Error deploying torchserve: model load failed

Here is the dropbox link to the zip containing log file, model.py, handler.py etc.
https://www.dropbox.com/s/gi8wmyxmpy1zx84/Files.zip?dl=0

Model trained:

Commands used:

torch-model-archiver --model-name foodnet_resnet18 \
                     --version 1.0 \
                     --model-file model/model.py \
                     --serialized-file model/foodnet_resnet18.pth \
                     --handler model/handler.py \
                     --extra-files model/index_to_name.json
torchserve --start \
           --ncs \
           --ts-config deployment/config.properties \
           --model-store deployment/model-store \
           --models foodnet=foodnet_resnet18.mar

What kind of error are you seeing?
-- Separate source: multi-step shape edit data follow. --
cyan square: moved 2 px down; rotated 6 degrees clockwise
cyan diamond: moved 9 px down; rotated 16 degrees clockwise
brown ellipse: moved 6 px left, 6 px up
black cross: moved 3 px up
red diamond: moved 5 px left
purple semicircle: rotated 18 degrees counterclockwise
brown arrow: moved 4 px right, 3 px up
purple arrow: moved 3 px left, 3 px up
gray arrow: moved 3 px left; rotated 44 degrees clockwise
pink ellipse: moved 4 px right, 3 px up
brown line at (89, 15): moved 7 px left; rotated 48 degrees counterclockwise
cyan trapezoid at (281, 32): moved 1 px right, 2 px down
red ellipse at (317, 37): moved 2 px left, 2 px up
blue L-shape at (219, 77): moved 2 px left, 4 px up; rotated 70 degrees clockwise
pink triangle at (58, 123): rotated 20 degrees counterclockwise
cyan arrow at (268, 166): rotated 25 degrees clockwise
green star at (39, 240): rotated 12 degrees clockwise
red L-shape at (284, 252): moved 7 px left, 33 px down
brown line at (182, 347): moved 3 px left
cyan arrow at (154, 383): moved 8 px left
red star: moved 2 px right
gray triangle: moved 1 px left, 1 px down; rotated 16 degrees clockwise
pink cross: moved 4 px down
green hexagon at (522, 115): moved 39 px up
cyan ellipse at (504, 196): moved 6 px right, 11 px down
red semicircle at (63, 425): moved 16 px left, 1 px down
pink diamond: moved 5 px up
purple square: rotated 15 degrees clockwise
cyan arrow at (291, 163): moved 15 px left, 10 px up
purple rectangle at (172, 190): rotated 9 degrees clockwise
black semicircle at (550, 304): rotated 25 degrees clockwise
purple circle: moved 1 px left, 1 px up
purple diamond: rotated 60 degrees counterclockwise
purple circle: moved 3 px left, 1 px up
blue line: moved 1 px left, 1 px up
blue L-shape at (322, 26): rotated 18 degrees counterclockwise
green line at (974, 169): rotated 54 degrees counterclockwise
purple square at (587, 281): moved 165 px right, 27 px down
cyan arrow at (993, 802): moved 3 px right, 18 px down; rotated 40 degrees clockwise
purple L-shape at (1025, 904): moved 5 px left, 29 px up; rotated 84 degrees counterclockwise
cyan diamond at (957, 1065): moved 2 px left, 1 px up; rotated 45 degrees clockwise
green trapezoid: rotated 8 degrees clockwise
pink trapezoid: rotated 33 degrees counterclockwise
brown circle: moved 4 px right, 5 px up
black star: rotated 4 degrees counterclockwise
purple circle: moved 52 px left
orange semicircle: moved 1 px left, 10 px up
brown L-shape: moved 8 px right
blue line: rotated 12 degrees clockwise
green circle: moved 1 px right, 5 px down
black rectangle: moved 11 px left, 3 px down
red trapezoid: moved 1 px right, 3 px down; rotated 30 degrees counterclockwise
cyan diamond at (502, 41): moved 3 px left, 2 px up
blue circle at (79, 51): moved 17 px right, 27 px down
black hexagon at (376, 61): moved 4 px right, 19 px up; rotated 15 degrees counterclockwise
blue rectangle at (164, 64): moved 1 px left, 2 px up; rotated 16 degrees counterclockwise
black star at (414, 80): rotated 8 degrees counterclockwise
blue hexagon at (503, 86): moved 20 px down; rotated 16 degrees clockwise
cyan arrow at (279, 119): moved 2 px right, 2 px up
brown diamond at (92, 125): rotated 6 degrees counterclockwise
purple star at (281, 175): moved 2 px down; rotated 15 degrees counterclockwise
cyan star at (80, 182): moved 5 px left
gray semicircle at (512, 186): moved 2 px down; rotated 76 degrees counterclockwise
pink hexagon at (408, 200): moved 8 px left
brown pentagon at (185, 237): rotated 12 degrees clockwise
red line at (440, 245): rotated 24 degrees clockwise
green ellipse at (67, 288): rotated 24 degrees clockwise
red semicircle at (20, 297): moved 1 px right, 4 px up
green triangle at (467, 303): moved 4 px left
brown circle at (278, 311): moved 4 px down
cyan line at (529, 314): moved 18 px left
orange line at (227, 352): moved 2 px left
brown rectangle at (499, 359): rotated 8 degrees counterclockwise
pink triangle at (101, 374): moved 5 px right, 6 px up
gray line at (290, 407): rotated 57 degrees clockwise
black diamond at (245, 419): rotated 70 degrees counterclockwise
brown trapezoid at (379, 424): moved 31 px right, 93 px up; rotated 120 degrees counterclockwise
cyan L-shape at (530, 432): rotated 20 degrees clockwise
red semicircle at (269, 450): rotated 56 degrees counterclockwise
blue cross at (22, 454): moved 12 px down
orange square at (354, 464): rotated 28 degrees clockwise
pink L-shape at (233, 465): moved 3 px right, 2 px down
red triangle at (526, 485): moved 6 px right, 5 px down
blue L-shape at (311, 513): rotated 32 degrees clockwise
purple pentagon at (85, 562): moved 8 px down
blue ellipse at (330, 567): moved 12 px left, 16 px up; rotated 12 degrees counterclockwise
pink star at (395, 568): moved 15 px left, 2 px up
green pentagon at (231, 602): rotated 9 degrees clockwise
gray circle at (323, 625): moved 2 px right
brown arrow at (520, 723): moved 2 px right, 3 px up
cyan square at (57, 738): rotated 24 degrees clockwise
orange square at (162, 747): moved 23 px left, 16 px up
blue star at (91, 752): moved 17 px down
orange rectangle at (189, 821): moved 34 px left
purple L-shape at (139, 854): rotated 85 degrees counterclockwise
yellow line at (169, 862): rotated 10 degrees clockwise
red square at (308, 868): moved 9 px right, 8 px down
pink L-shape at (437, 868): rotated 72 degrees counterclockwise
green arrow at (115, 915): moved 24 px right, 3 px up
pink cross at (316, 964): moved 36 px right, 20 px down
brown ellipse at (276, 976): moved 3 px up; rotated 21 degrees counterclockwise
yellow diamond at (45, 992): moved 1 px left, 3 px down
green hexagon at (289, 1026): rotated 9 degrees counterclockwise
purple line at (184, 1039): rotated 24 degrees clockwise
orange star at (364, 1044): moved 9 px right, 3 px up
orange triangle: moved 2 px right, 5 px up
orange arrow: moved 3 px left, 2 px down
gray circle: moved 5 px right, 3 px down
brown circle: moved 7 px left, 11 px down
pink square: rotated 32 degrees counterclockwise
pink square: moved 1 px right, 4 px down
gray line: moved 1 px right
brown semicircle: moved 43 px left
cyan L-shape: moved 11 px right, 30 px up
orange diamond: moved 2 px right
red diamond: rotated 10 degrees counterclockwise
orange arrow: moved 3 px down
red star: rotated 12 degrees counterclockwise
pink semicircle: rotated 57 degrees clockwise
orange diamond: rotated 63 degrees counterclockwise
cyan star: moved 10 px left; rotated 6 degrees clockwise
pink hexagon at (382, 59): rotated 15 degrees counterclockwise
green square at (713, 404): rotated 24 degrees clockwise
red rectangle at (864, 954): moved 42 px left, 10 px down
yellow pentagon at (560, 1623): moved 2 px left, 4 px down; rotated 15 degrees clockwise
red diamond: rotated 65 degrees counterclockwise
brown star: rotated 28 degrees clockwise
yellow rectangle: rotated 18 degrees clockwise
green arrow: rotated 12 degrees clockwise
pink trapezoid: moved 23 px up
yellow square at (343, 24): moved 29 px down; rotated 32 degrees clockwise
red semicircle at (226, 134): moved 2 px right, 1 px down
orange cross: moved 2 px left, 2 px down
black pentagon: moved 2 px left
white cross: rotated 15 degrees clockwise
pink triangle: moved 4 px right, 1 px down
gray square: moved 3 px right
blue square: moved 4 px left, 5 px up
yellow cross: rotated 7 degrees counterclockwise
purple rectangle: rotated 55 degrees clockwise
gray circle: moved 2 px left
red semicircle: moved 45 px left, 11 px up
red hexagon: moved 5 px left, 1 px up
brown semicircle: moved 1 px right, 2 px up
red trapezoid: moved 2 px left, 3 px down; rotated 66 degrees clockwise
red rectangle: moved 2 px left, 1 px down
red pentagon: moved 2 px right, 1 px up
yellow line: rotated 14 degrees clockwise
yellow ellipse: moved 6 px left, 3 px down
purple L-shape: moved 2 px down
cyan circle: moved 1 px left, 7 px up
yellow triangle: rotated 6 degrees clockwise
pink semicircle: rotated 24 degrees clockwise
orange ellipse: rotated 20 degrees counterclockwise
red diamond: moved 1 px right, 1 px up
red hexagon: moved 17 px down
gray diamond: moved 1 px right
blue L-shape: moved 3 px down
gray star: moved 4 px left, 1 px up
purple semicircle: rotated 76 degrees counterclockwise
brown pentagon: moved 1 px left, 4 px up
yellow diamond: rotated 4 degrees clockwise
Could you post the complete stack trace, please?

Could you please check out the log file from the dropbox link? The webpage isn’t allowing me to post a complete stack trace.

@ptrblck ,

I’ve traced the error to model.load_state_dict( ). To give you context,

import torch.nn as nn
from torchvision.models.resnet import ResNet,BasicBlock

class ImageClassifier(ResNet):
	def __init__(self):
		super(ImageClassifier,self).__init__(BasicBlock,[2,2,2,2],num_classes=2)
		self.fc = nn.Linear(512,2)
import torch
model = ImageClassifier()
model.load_state_dict(torch.load("trainedRes18.pth"))

I’ve trained and saved the “trainedRes18.pth” using:
The code snippet I’ve posted.

torch.save(model_ft.state_dict(),"trainedRes18.pth")

I’m not familiar enough with the torchserve backend, and don’t know why the loading is failing as it doesn’t seem to provide enough information in the error message (i.e. is the file missing?).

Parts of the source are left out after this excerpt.